■ WHAT IS EXPECTED ■
Once you find the line with "En K’iin Residencias se trabaja con" in the entries below, return exactly every line from it through the line with "Mimo iż nie".

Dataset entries
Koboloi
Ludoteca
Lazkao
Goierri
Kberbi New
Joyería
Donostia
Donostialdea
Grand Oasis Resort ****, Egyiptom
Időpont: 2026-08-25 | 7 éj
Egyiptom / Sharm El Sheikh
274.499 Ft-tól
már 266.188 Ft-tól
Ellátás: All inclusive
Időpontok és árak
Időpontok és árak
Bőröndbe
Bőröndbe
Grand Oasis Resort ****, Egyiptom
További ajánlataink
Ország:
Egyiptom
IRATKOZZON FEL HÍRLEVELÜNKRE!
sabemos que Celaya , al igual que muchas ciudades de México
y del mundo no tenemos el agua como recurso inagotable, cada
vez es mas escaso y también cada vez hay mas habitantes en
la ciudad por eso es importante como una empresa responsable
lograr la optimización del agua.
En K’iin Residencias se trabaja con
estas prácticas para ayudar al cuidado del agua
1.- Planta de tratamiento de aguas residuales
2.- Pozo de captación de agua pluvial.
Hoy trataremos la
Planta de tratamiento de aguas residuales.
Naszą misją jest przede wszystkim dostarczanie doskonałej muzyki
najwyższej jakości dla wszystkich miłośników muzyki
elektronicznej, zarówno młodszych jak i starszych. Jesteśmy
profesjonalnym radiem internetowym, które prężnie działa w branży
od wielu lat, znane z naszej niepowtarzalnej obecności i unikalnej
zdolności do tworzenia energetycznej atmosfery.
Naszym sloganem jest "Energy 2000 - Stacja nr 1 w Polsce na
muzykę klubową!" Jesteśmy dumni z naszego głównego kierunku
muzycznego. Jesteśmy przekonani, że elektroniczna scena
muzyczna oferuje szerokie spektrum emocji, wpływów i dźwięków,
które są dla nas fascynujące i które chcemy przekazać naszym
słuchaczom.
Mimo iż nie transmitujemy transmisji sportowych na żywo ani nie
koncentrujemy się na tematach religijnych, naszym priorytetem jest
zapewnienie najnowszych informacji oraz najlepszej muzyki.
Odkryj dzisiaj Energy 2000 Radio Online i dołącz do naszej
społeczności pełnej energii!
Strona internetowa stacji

■ WRITTEN SOLUTION ■
En K’iin Residencias se trabaja con
estas prácticas para ayudar al cuidado del agua
1.- Planta de tratamiento de aguas residuales
2.- Pozo de captación de agua pluvial.
Hoy trataremos la
Planta de tratamiento de aguas residuales.
Naszą misją jest przede wszystkim dostarczanie doskonałej muzyki
najwyższej jakości dla wszystkich miłośników muzyki
elektronicznej, zarówno młodszych jak i starszych. Jesteśmy
profesjonalnym radiem internetowym, które prężnie działa w branży
od wielu lat, znane z naszej niepowtarzalnej obecności i unikalnej
zdolności do tworzenia energetycznej atmosfery.
Naszym sloganem jest "Energy 2000 - Stacja nr 1 w Polsce na
muzykę klubową!" Jesteśmy dumni z naszego głównego kierunku
muzycznego. Jesteśmy przekonani, że elektroniczna scena
muzyczna oferuje szerokie spektrum emocji, wpływów i dźwięków,
które są dla nas fascynujące i które chcemy przekazać naszym
słuchaczom.
Mimo iż nie transmitujemy transmisji sportowych na żywo ani nie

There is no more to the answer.